Number seven in our list of most popular Trainer's Tips, and it's a second top 10 entry for Andrew Bradbury. Here he offers advice on the best method of delivering training to be sure that the learning sticks.
Here are some average figures which might be useful:
People will remember about 70% of a purely verbal presentation, three hours later; but as little as 10% after three days.
People will remember about 75% of a purely visual presentation, three hours later; and around 20% after three days.
People will remember about 85% of a mixed verbal/visual presentation three hours later; and as much as 66% after three days.
Making the presentation interactive is reckoned to support an even higher rate of retention.
These figures are from a book I wrote a little over 10 years ago, and I know they came from a reliable source - I just can't remember what it was!

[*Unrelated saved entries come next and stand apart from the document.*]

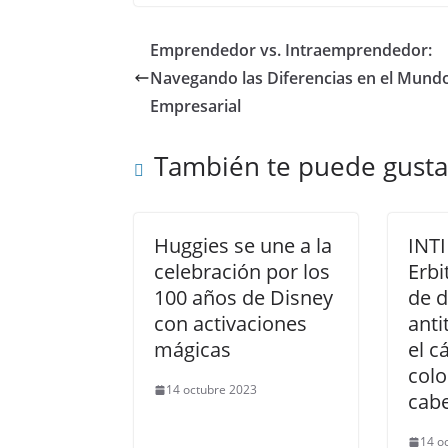
Emprendedor vs. Intraemprendedor:
Navegando las Diferencias en el Mund
Empresarial
También te puede gusta
Huggies se une a la
INTI
celebración por los
Erbi
100 años de Disney
de d
con activaciones
anti
mágicas
el c
colo
14 octubre 2023
cabe
14 o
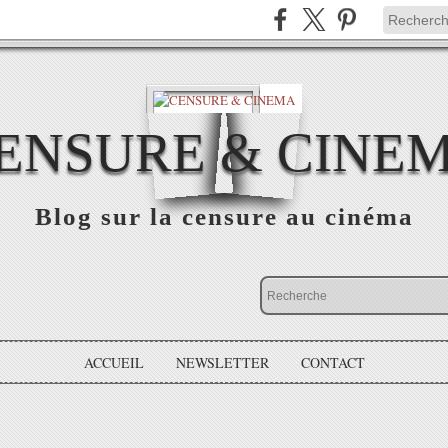
ENSURE & CINE
Blog sur la censure au cinéma
ACCUEIL
NEWSLETTER
CONTACT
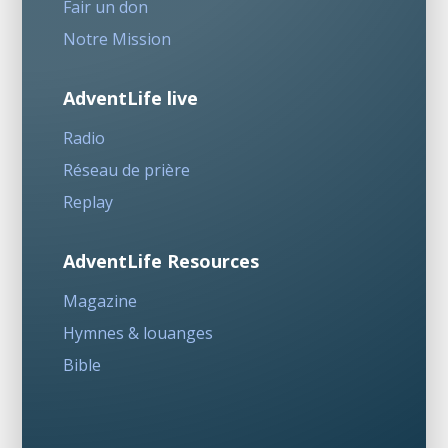
Fair un don
Notre Mission
AdventLife live
Radio
Réseau de prière
Replay
AdventLife Resources
Magazine
Hymnes & louanges
Bible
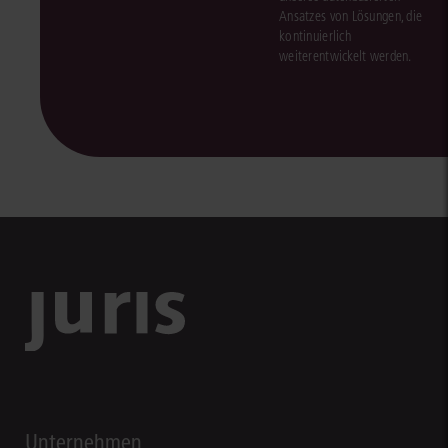
Ansatzes von Lösungen, die
kontinuierlich
weiterentwickelt werden.
Unternehmen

As to "death by PowerPoint", I suspect that nowadays (given a constant programme of improvement) that is more of a commentary on the lack of creativity of some of the people using PowerPoint than an accurate reflection of what the software can do in the right hands.
You might want to look at this book which explains various ways of creating PowerPoint presentations that capture the audience's interest rather than just bombarding them with bullet points: Killer Presentations by Nicholas B. Oulton, How To Books (2005).
Anecdotally, over 25 years as a sixth form tutor, training course designer and trainer in the IT sector, all using mixed media, indicates that this approach improves learning for a majority of students/adult learners.